A special police team formed to find Adil Öksüz, the former theology lecturer whom Ankara later cast as a central figure in Turkey’s July 15, 2016 coup attempt, has been disbanded, according to a Habertürk report.
Members of the unit were reassigned to other duties, while officials said the search for Öksüz was continuing.
Öksüz became one of the most disputed figures in the official account of the coup attempt because the government and pro-government media portrayed him as evidence of Gülen movement involvement, despite the early judicial record showing that he was released after a court found insufficient evidence to keep him in custody.
Ankara designates the Gülen movement, a transnational civic initiative inspired by Islamic scholar Fethullah Gülen, as a terrorist organization and blames it for Turkey’s 2016 coup attempt. The movement denies involvement in the coup or any terrorist activity.
Öksüz was among those detained near Akıncı Air Base outside Ankara on the morning of July 16, 2016. Prosecutors described the base as the command center of the coup attempt.
He was questioned by a prosecutor and later released under judicial supervision.
The prosecutor’s objection to the release was rejected on the grounds that there was no evidence warranting detention, according to reports from the period.

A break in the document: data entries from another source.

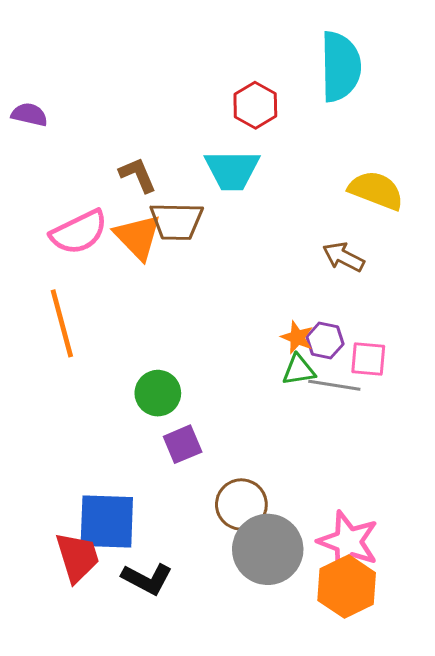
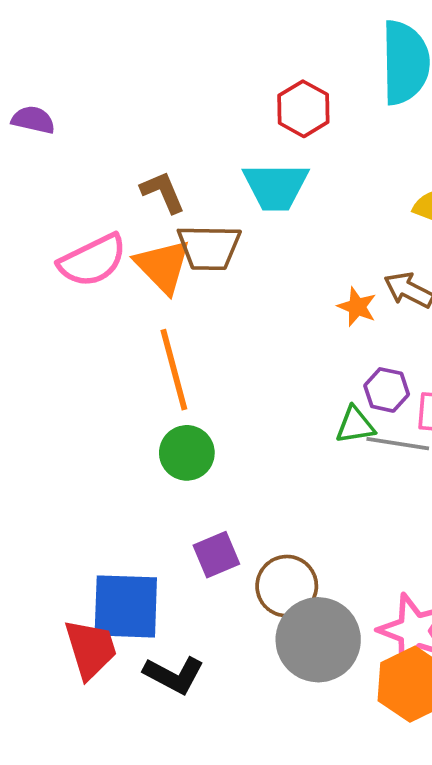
orange line: (62, 323) -> (174, 370), moved
orange star: (297, 337) -> (357, 307), moved
purple square: (183, 444) -> (216, 555), moved

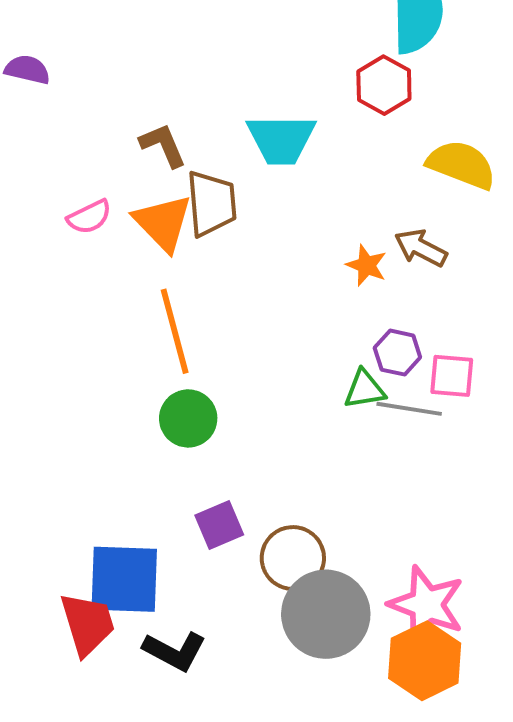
red hexagon: (303, 109) -> (384, 85), moved
brown trapezoid: (209, 248) -> (211, 203), turned -96
pink semicircle: (92, 260) -> (89, 217), size x0.6

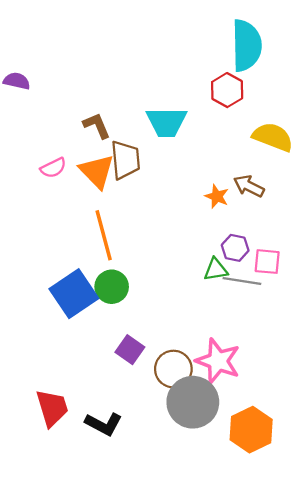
purple square: (219, 525) -> (130, 350), turned -32
blue square: (124, 579) -> (74, 294), moved, turned -36
pink star: (427, 605) -> (218, 361), moved

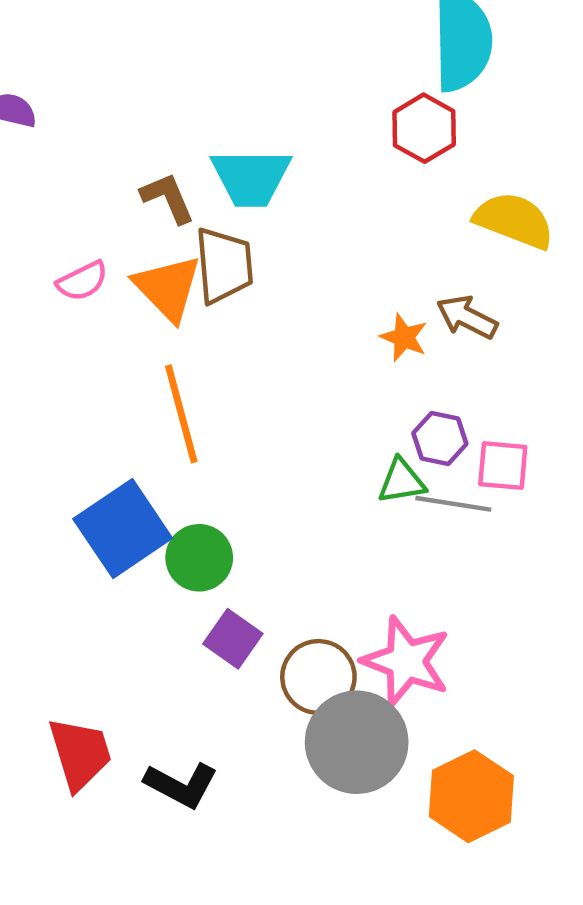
cyan trapezoid: (167, 122) -> (251, 178), moved
green circle: (112, 287) -> (199, 558), moved

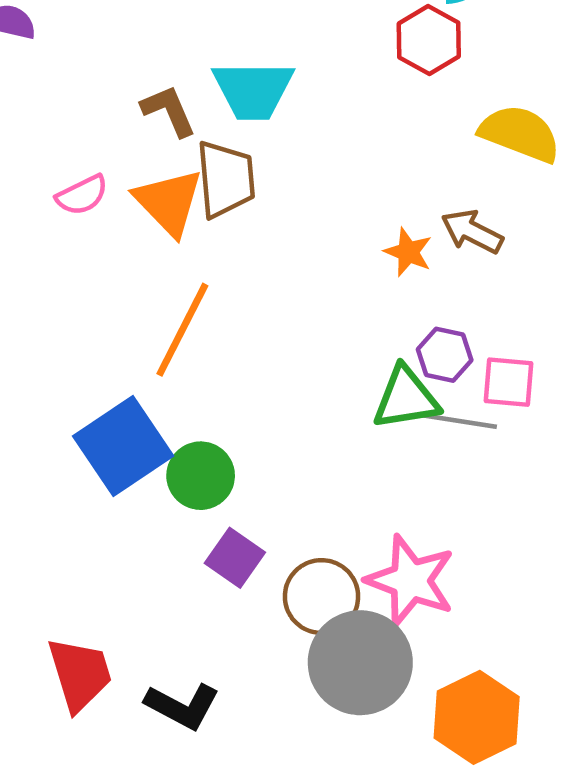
orange line: (181, 414) -> (182, 330), turned 42
green triangle: (402, 481) -> (406, 398), size x1.4

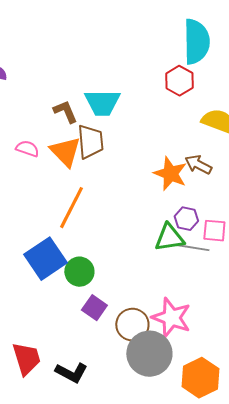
pink semicircle: (82, 195) -> (27, 149), turned -135
orange star: (408, 252) -> (170, 174), size x1.6

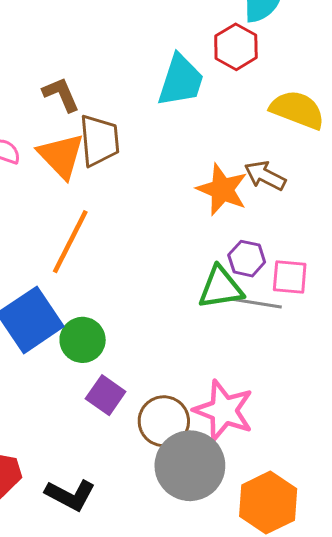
cyan trapezoid: (102, 103) -> (181, 81), moved, turned -72

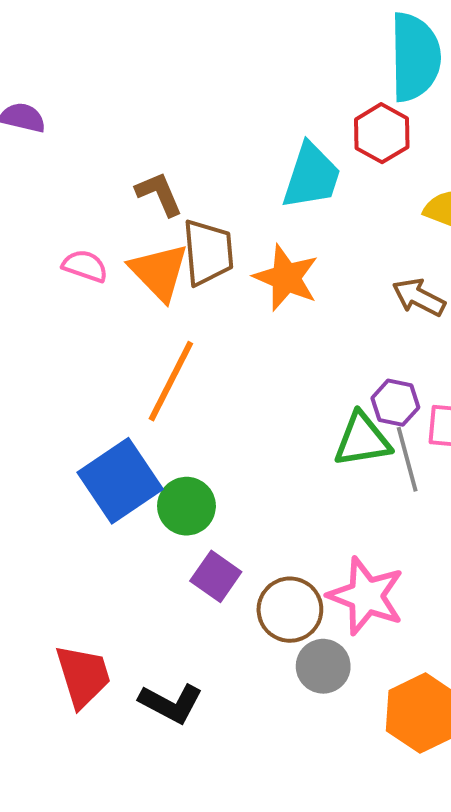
orange star: (222, 189) -> (286, 278), moved
gray line: (256, 303) -> (407, 459), turned 66
gray circle: (190, 466) -> (323, 666), size x0.6

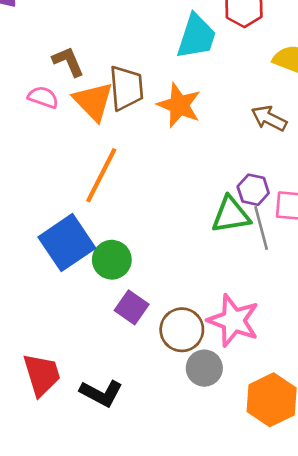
brown L-shape: (159, 194) -> (68, 62), moved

That decision later became a major point of controversy after Öksüz disappeared and the government began presenting him as one of the alleged civilian coordinators of the coup attempt.
The disbanding of the police unit raised new questions about the seriousness and direction of the search for a figure whose alleged role had become central to Ankara’s case against the movement.
Öksüz’s release also remained difficult to reconcile with the government’s later claims about his importance.
If he was the decisive link Ankara claimed he was, critics asked why the evidence was not strong enough to prevent his release immediately after he was detained near the base.
The report that the search team had been dissolved came as authorities continued to pursue thousands of soldiers, judges, teachers, police officers, civil servants and civilians over alleged Gülen movement links.
The Öksüz case stood apart because it was used to support the government’s broad narrative while also exposing one of that narrative’s weakest points: a man later described as central to the coup case had first passed through the justice system and been released.